Another protest to the war included burning draft cards. Valerie herself even participated in many peace marches. She said while she didn’t do drugs, many people smoked marijuana as a protest of the government. Rebelling against a lot of traditions and really wanting everyone to be happy and comfortable was the goal of a lot of young people in the 1960s.

Valerie recalls if people had extra money, they would donate it to the poor. She said there was a lower crime rate and people walked every where, including to and from school, and there was never any fear of a creep coming up to you. Friends went everywhere together and oftentimes hung out after school. They went and played four square, basketball, and baseball. She remembers people played sports all the time and it was never really organized. Girls athletics were looked down on and the only girls team her school had was a softball team. Families also did a lot more together, they would go to the park, play games, and go on picnics.

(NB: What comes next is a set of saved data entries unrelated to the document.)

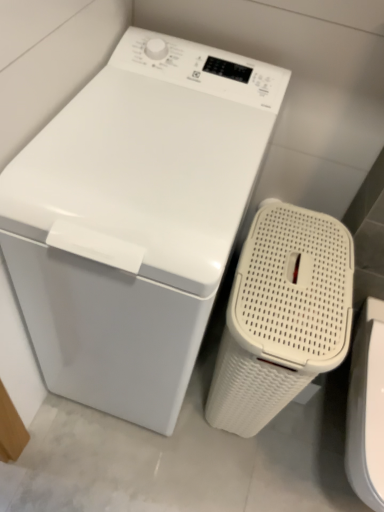 Image resolution: width=384 pixels, height=512 pixels. I want to click on free space in front of white glossy washing machine at center, so click(117, 469). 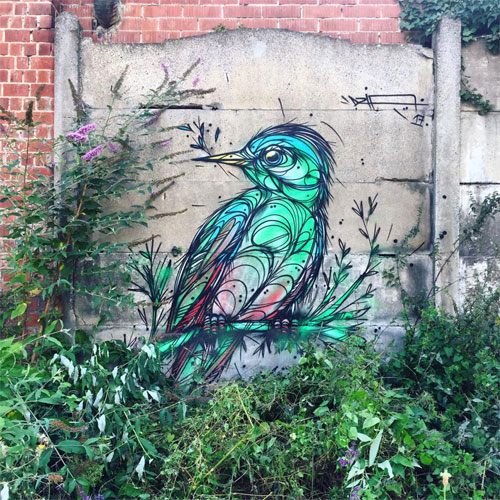 You are a GUI agent. You are given a task and a screenshot of the screen. Output one action in this format:
    pyautogui.click(x=<x>, y=<y>)
    Task: Click on the large plant against the wall
    This screenshot has height=500, width=500.
    Given the screenshot: What is the action you would take?
    pyautogui.click(x=75, y=224) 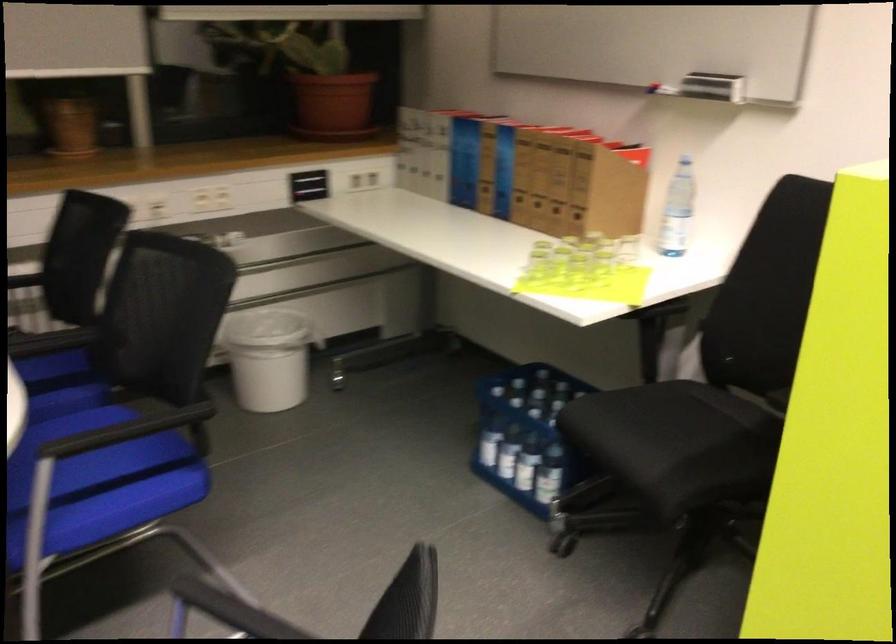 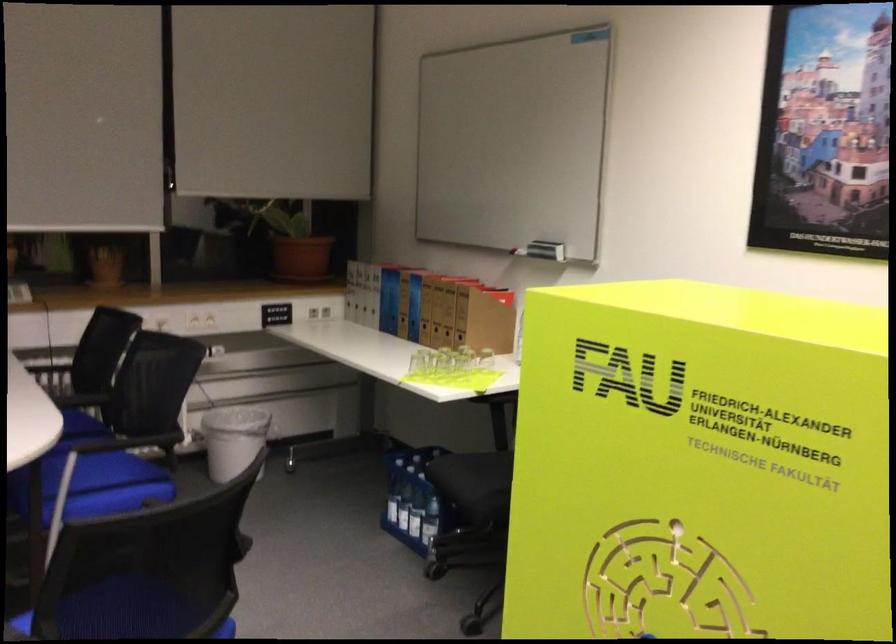 In the second image, find the point that corresponds to point (487, 436) in the first image.

(392, 500) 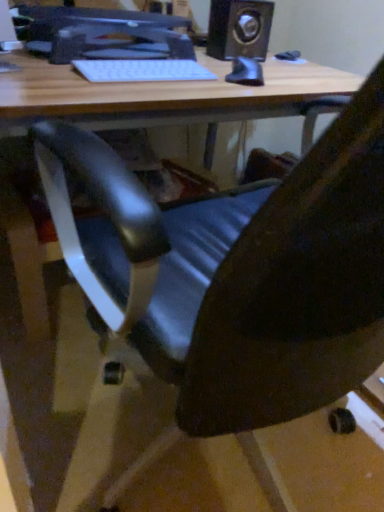 Question: From a real-world perspective, is white matte keyboard at upper center below matte black monitor at upper center?

Choices:
 (A) no
 (B) yes

Answer: (B)

Question: Does white matte keyboard at upper center turn towards matte black monitor at upper center?

Choices:
 (A) no
 (B) yes

Answer: (A)

Question: Is white matte keyboard at upper center touching matte black monitor at upper center?

Choices:
 (A) yes
 (B) no

Answer: (B)

Question: From the image's perspective, is white matte keyboard at upper center located above matte black monitor at upper center?

Choices:
 (A) yes
 (B) no

Answer: (B)

Question: Can you confirm if white matte keyboard at upper center is wider than matte black monitor at upper center?

Choices:
 (A) yes
 (B) no

Answer: (B)

Question: From a real-world perspective, does white matte keyboard at upper center stand above matte black monitor at upper center?

Choices:
 (A) no
 (B) yes

Answer: (A)

Question: Can you confirm if black plastic speaker at upper right is smaller than white matte keyboard at upper center?

Choices:
 (A) yes
 (B) no

Answer: (B)

Question: Is black plastic speaker at upper right not close to white matte keyboard at upper center?

Choices:
 (A) yes
 (B) no

Answer: (B)

Question: From the image's perspective, is black plastic speaker at upper right located above white matte keyboard at upper center?

Choices:
 (A) no
 (B) yes

Answer: (B)

Question: Is black plastic speaker at upper right thinner than white matte keyboard at upper center?

Choices:
 (A) no
 (B) yes

Answer: (A)

Question: Does black plastic speaker at upper right have a greater width compared to white matte keyboard at upper center?

Choices:
 (A) yes
 (B) no

Answer: (A)

Question: Is black plastic speaker at upper right next to white matte keyboard at upper center and touching it?

Choices:
 (A) no
 (B) yes

Answer: (A)

Question: Is matte black monitor at upper center further to camera compared to black plastic speaker at upper right?

Choices:
 (A) no
 (B) yes

Answer: (A) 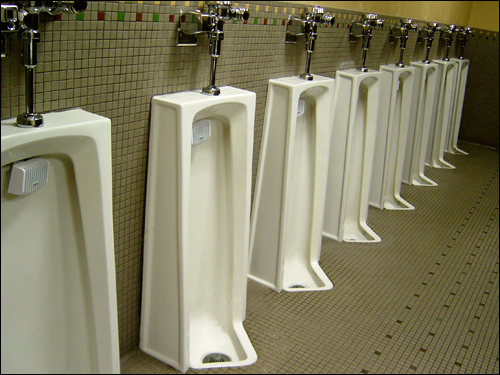 Locate an element on the screen. mens bathroom break is located at coordinates (99, 159), (177, 169), (284, 157), (345, 145), (391, 124), (421, 114), (443, 103), (461, 93). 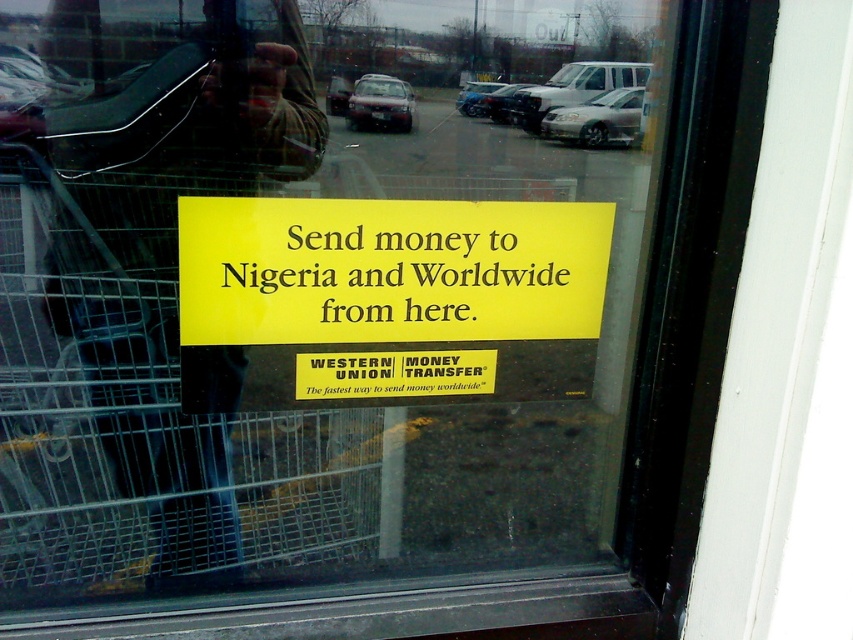 Question: Which object appears farthest from the camera in this image?

Choices:
 (A) metallic shopping cart at center
 (B) yellow matte sign at center

Answer: (B)

Question: Can you confirm if metallic shopping cart at center is positioned to the left of yellow paper sign at center?

Choices:
 (A) yes
 (B) no

Answer: (A)

Question: Can you confirm if metallic shopping cart at center is wider than yellow matte sign at center?

Choices:
 (A) no
 (B) yes

Answer: (A)

Question: Which point is closer to the camera?

Choices:
 (A) (587, 396)
 (B) (103, 152)
 (C) (254, 324)

Answer: (B)

Question: In this image, where is metallic shopping cart at center located relative to yellow paper sign at center?

Choices:
 (A) below
 (B) above

Answer: (A)

Question: Estimate the real-world distances between objects in this image. Which object is farther from the yellow paper sign at center?

Choices:
 (A) yellow matte sign at center
 (B) metallic shopping cart at center

Answer: (B)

She thinks part of the reason people spent more time together back then was because the technology wasn’t as advanced as it is today.

Every family had one TV and one car. There were only a few channels on the television and there weren’t any cell phones. If you wanted to listen to music you had to play records on a phonograph. In recollection, Valerie Payne also said they didn’t have vaccination for whooping cough treatments yet and only just came out with the polio vaccine. They didn’t have MRI machines, just old fashioned x-ray machines.

She remembers girls wore a lot of beads and wore flowers in their hair, which is why they’re known as “Flower children”. There was a surfing rage as well, and Valerie said they lived near the beach and everyone wanted blonde hair. There was also a bunch of guys that wore leather jackets and rode motorcycles. Valerie Payne’s high school also had a strict dress code; no open toed shoes, no sleeveless shirts, and girls had to wear skirts everyday except for Fridays. Most people didn’t have a lot of money, so girls made their own clothes. People didn’t really have tattoos or piercings either.

In the end, Valerie Payne loved her generation, saying it was a time where everyone wanted peace and an end to war. It was a time where everyone cared and helped each other. She also said the cars from the 60s were really cool.